Task brief. Below are some records. Return exactly their lines from the one containing "Gai+Lisva Vesty" through the one containing "LUIZ GAMA: Sugestão Outro Olhar", and drop the pictures.

(Collected data)
──────────────────────────────

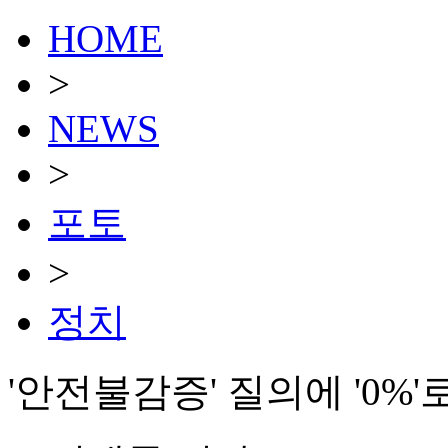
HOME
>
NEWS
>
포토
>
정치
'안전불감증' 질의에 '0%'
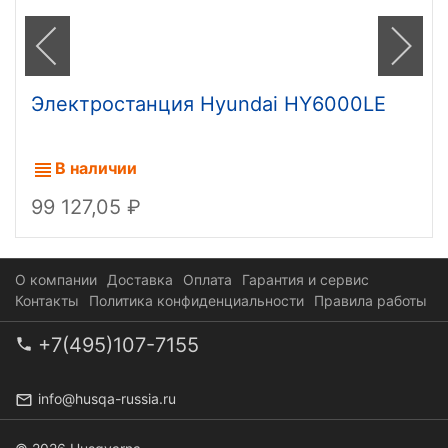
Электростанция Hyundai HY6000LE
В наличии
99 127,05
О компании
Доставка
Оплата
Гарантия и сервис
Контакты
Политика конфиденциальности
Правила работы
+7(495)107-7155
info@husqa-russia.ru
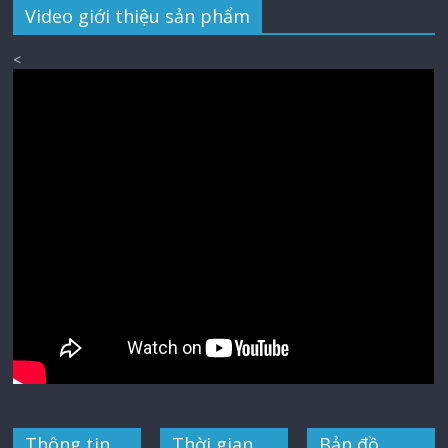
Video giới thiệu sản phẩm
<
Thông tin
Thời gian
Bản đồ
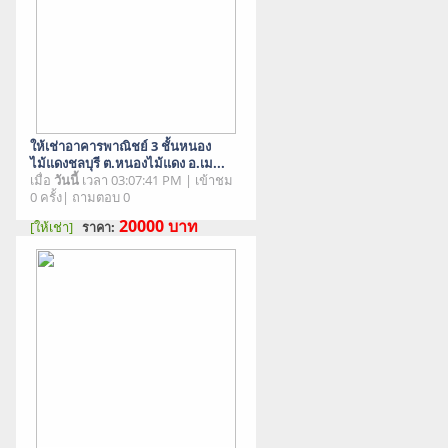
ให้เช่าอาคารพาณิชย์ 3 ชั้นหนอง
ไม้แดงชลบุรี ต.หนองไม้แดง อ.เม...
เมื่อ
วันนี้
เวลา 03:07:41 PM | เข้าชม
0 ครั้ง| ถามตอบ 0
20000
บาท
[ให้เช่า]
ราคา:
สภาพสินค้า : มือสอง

──────────────────────────────

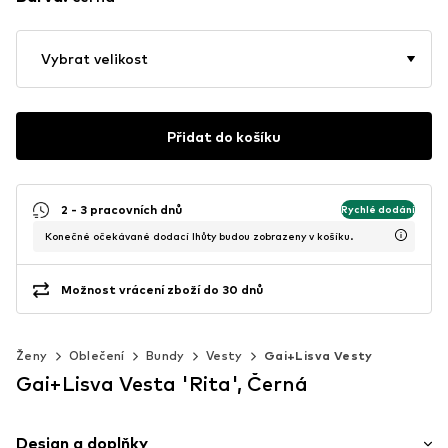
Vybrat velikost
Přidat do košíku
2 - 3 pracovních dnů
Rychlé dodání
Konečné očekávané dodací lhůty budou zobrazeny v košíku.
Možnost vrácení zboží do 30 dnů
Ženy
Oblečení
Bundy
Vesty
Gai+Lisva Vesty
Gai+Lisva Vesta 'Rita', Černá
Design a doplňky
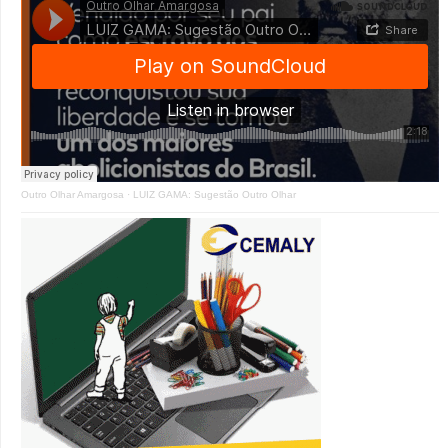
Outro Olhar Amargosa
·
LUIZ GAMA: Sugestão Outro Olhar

──────────────────────────────

Solution to this task.
Gai+Lisva Vesty
Gai+Lisva Vesta 'Rita', Černá
Design a doplňky
Outro Olhar Amargosa
·
LUIZ GAMA: Sugestão Outro Olhar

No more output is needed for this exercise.